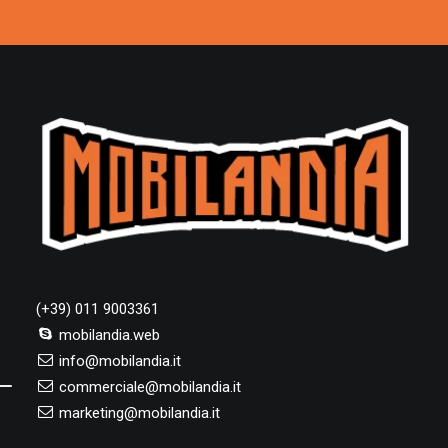
(+39) 011 9003361
mobilandia.web
info@mobilandia.it
commerciale@mobilandia.it
marketing@mobilandia.it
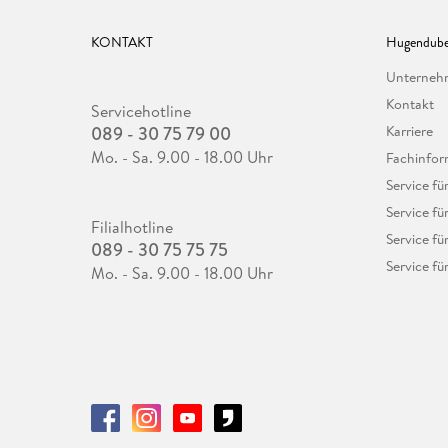
KONTAKT
Hugendube
Unterne
Kontakt
Servicehotline
089 - 30 75 79 00
Karriere
Mo. - Sa. 9.00 - 18.00 Uhr
Fachinfor
Service f
Service fü
Filialhotline
Service fü
089 - 30 75 75 75
Service fü
Mo. - Sa. 9.00 - 18.00 Uhr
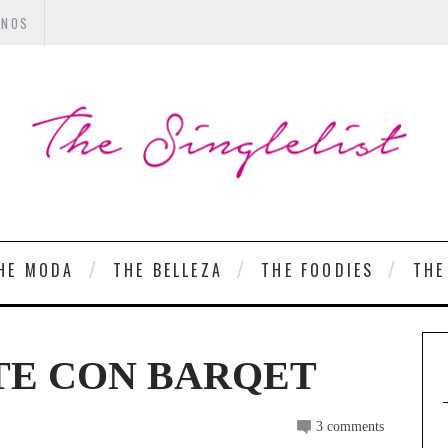
ANOS
HE MODA
THE BELLEZA
THE FOODIES
THE
TE CON BARQET
3 comments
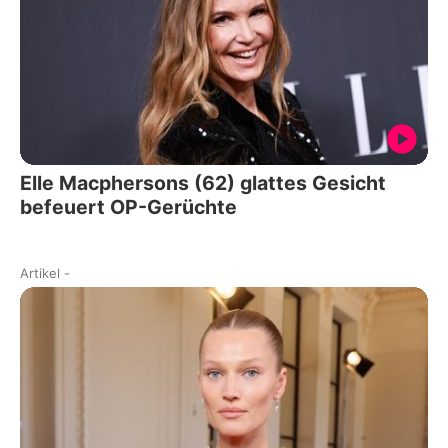
Elle Macphersons (62) glattes Gesicht
befeuert OP-Gerüchte
Artikel
-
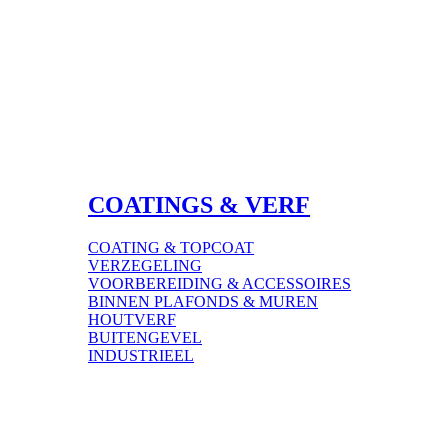
COATINGS & VERF
COATING & TOPCOAT
VERZEGELING
VOORBEREIDING & ACCESSOIRES
BINNEN PLAFONDS & MUREN
HOUTVERF​
BUITENGEVEL
INDUSTRIEEL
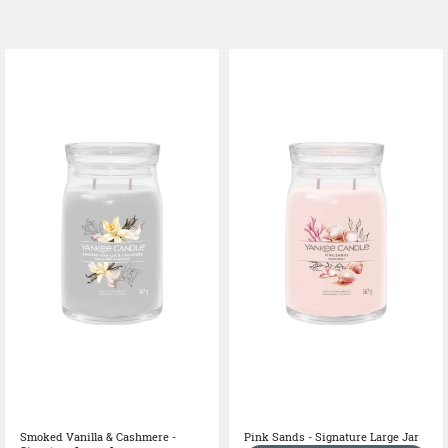
Smoked Vanilla & Cashmere -
Pink Sands - Signature Large Jar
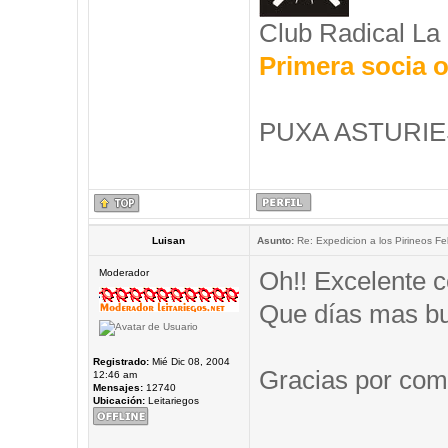
Club Radical La
Primera socia o
PUXA ASTURIES
Luisan
Asunto:
Re: Expedicion a los Pirineos Fel
Oh!! Excelente c
Moderador
Que días mas b
Registrado:
Mié Dic 08, 2004
Gracias por comp
12:46 am
Mensajes:
12740
Ubicación:
Leitariegos
_____________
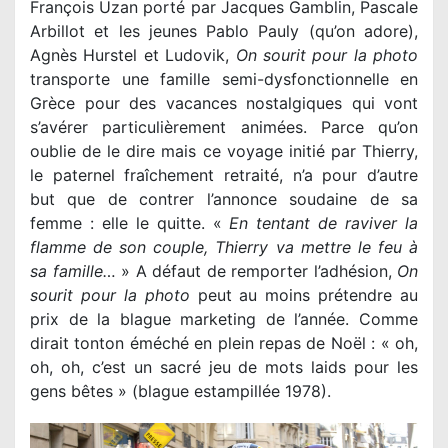
François Uzan porté par Jacques Gamblin, Pascale
Arbillot et les jeunes Pablo Pauly (qu’on adore),
Agnès Hurstel et Ludovik,
On sourit pour la photo
transporte une famille semi-dysfonctionnelle en
Grèce pour des vacances nostalgiques qui vont
s’avérer particulièrement animées. Parce qu’on
oublie de le dire mais ce voyage initié par Thierry,
le paternel fraîchement retraité, n’a pour d’autre
but que de contrer l’annonce soudaine de sa
femme : elle le quitte. «
En tentant de raviver la
flamme de son couple, Thierry va mettre le feu à
sa famille…
» A défaut de remporter l’adhésion,
On
sourit pour la photo
peut au moins prétendre au
prix de la blague marketing de l’année. Comme
dirait tonton éméché en plein repas de Noël : « oh,
oh, oh, c’est un sacré jeu de mots laids pour les
gens bêtes » (blague estampillée 1978).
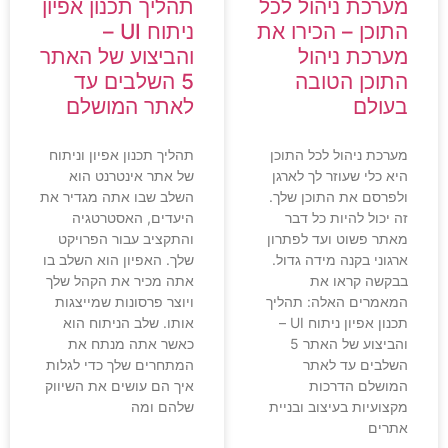
מערכת ניהול לכל
תהליך תכנון אפיון
התוכן – הכירו את
ניתוח UI –
מערכת ניהול
והביצוע של האתר
התוכן הטובה
5 השלבים עד
בעולם
לאתר המושלם
מערכת ניהול לכל התוכן
תהליך תכנון אפיון וניתוח
היא כלי שעוזר לך לארגן
של אתר אינטרנט הוא
ולפרסם את התוכן שלך.
השלב שבו אתה מגדיר את
זה יכול להיות כל דבר
היעדים, האסטרטגיה
מאתר פשוט ועד לפתרון
והתקציב עבור הפרויקט
ארגוני בקנה מידה גדול.
שלך. האפיון הוא השלב בו
בבקשה קראו את
אתה מכיר את הקהל שלך
המאמרים האלה: תהליך
ויוצר פרסונות שמייצגות
תכנון אפיון ניתוח UI –
אותו. שלב הניתוח הוא
והביצוע של האתר 5
כאשר אתה מנתח את
השלבים עד לאתר
המתחרים שלך כדי לגלות
המושלם הדרכות
איך הם עושים את השיווק
מקצועיות בעיצוב ובניית
שלהם ומה
אתרים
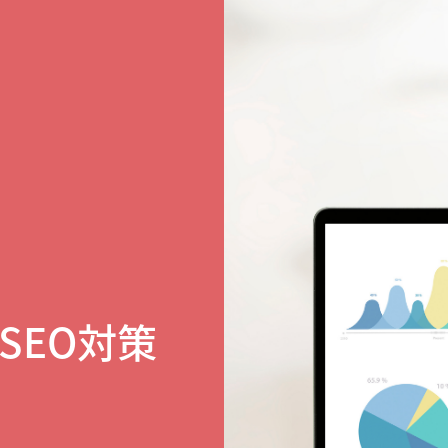
SEO対策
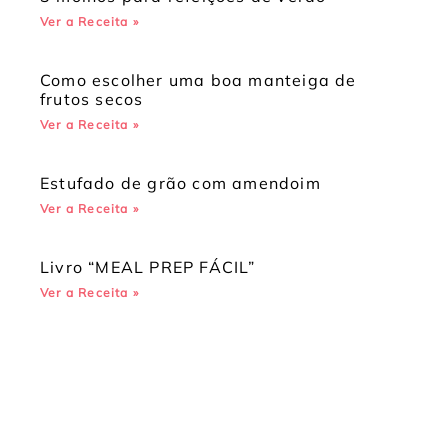
Ver a Receita »
Como escolher uma boa manteiga de
frutos secos
Ver a Receita »
Estufado de grão com amendoim
Ver a Receita »
Livro “MEAL PREP FÁCIL”
Ver a Receita »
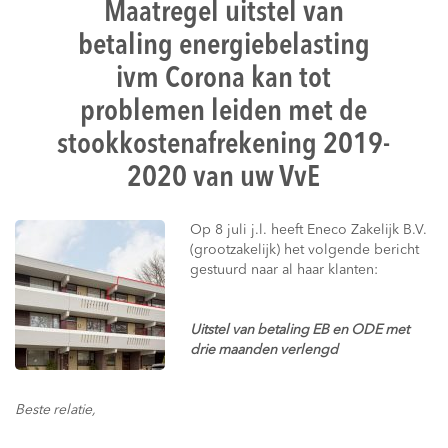
Maatregel uitstel van
betaling energiebelasting
ivm Corona kan tot
problemen leiden met de
stookkostenafrekening 2019-
2020 van uw VvE
Op 8 juli j.l. heeft Eneco Zakelijk B.V.
(grootzakelijk) het volgende bericht
gestuurd naar al haar klanten:
Uitstel van betaling EB en ODE met
drie maanden verlengd
Beste relatie,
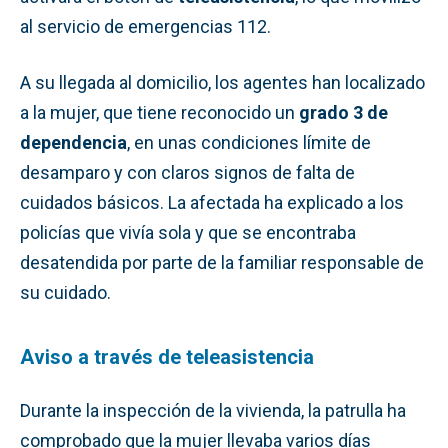
al servicio de emergencias 112.
A su llegada al domicilio, los agentes han localizado
a la mujer, que tiene reconocido un
grado 3 de
dependencia
, en unas condiciones límite de
desamparo y con claros signos de falta de
cuidados básicos. La afectada ha explicado a los
policías que vivía sola y que se encontraba
desatendida por parte de la familiar responsable de
su cuidado.
Aviso a través de teleasistencia
Durante la inspección de la vivienda, la patrulla ha
comprobado que la mujer llevaba varios días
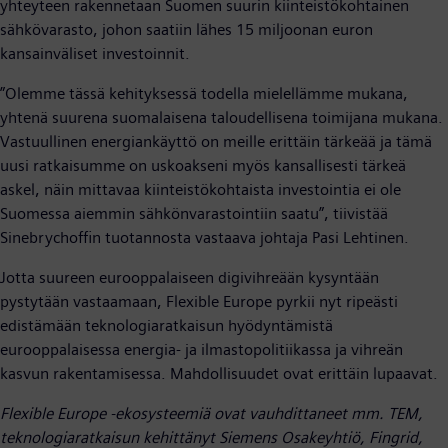
yhteyteen rakennetaan Suomen suurin kiinteistökohtainen
sähkövarasto, johon saatiin lähes 15 miljoonan euron
kansainväliset investoinnit.
”Olemme tässä kehityksessä todella mielellämme mukana,
yhtenä suurena suomalaisena taloudellisena toimijana mukana.
Vastuullinen energiankäyttö on meille erittäin tärkeää ja tämä
uusi ratkaisumme on uskoakseni myös kansallisesti tärkeä
askel, näin mittavaa kiinteistökohtaista investointia ei ole
Suomessa aiemmin sähkönvarastointiin saatu”, tiivistää
Sinebrychoffin tuotannosta vastaava johtaja Pasi Lehtinen.
Jotta suureen eurooppalaiseen digivihreään kysyntään
pystytään vastaamaan, Flexible Europe pyrkii nyt ripeästi
edistämään teknologiaratkaisun hyödyntämistä
eurooppalaisessa energia- ja ilmastopolitiikassa ja vihreän
kasvun rakentamisessa. Mahdollisuudet ovat erittäin lupaavat.
Flexible Europe -ekosysteemiä ovat vauhdittaneet mm. TEM,
teknologiaratkaisun
kehittänyt Siemens Osakeyhtiö, Fingrid,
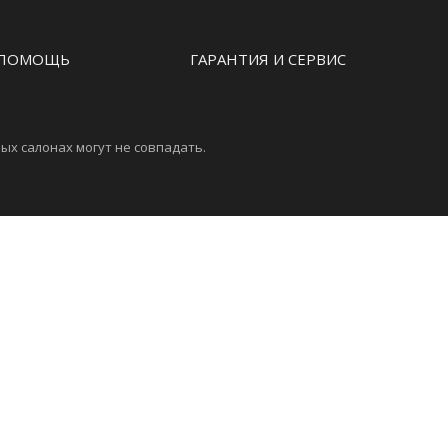
ПОМОЩЬ
ГАРАНТИЯ И СЕРВИС
ых салонах могут не совпадать.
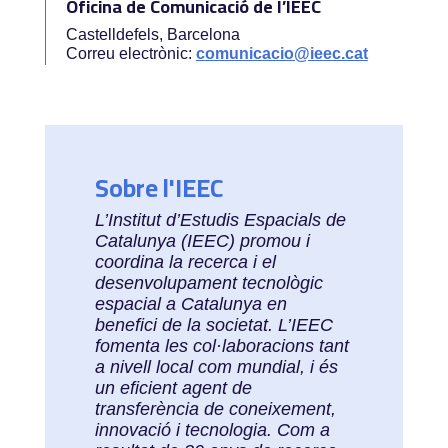
Oficina de Comunicació de l’IEEC
Castelldefels, Barcelona
Correu electrònic:
comunicacio@ieec.cat
Sobre l'IEEC
L’Institut d’Estudis Espacials de
Catalunya (IEEC) promou i
coordina la recerca i el
desenvolupament tecnològic
espacial a Catalunya en
benefici de la societat. L’IEEC
fomenta les col·laboracions tant
a nivell local com mundial, i és
un eficient agent de
transferència de coneixement,
innovació i tecnologia. Com a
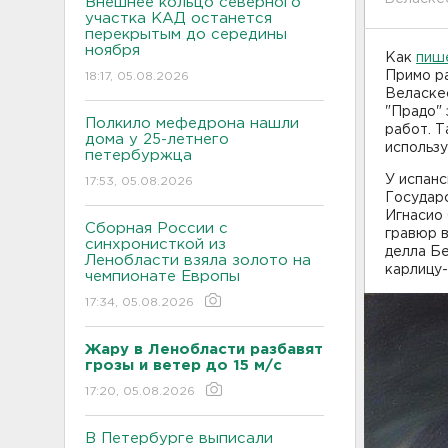
Внешнее кольцо северного
участка КАД останется
перекрытым до середины
ноября
Как
пише
Примо ра
18:17, 05.08.2026
Веласкес
"Прадо" 
Полкило мефедрона нашли
работ. Т
дома у 25-летнего
использ
петербуржца
У испанс
17:53, 05.08.2026
Государс
Игнасио 
Сборная России с
гравюр в
синхронисткой из
делла Бе
Ленобласти взяла золото на
карлицу-
чемпионате Европы
17:34, 05.08.2026
Жару в Ленобласти разбавят
грозы и ветер до 15 м/с
17:20, 05.08.2026
В Петербурге выписали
□ □ □
**EXERCISE**
Using the data above, output the line that has "מקצועיות בעיצוב ובניית", the line that has "yhtenä suurena suomalaisena", and whatever lines fall between, each exactly as it stands and without pictures.

**RESPONSE TO THIS TASK**
מקצועיות בעיצוב ובניית
שלהם ומה
אתרים
SEO対策
Ver a Receita »
Como escolher uma boa manteiga de
frutos secos
Ver a Receita »
Estufado de grão com amendoim
Ver a Receita »
Livro “MEAL PREP FÁCIL”
Ver a Receita »
Maatregel uitstel van
betaling energiebelasting
ivm Corona kan tot
problemen leiden met de
stookkostenafrekening 2019-
2020 van uw VvE
Op 8 juli j.l. heeft Eneco Zakelijk B.V.
(grootzakelijk) het volgende bericht
gestuurd naar al haar klanten:
Uitstel van betaling EB en ODE met
drie maanden verlengd
Beste relatie,
al servicio de emergencias 112.
A su llegada al domicilio, los agentes han localizado
a la mujer, que tiene reconocido un
grado 3 de
dependencia
, en unas condiciones límite de
desamparo y con claros signos de falta de
cuidados básicos. La afectada ha explicado a los
policías que vivía sola y que se encontraba
desatendida por parte de la familiar responsable de
su cuidado.
Aviso a través de teleasistencia
Durante la inspección de la vivienda, la patrulla ha
comprobado que la mujer llevaba varios días
yhteyteen rakennetaan Suomen suurin kiinteistökohtainen
sähkövarasto, johon saatiin lähes 15 miljoonan euron
kansainväliset investoinnit.
”Olemme tässä kehityksessä todella mielellämme mukana,
yhtenä suurena suomalaisena taloudellisena toimijana mukana.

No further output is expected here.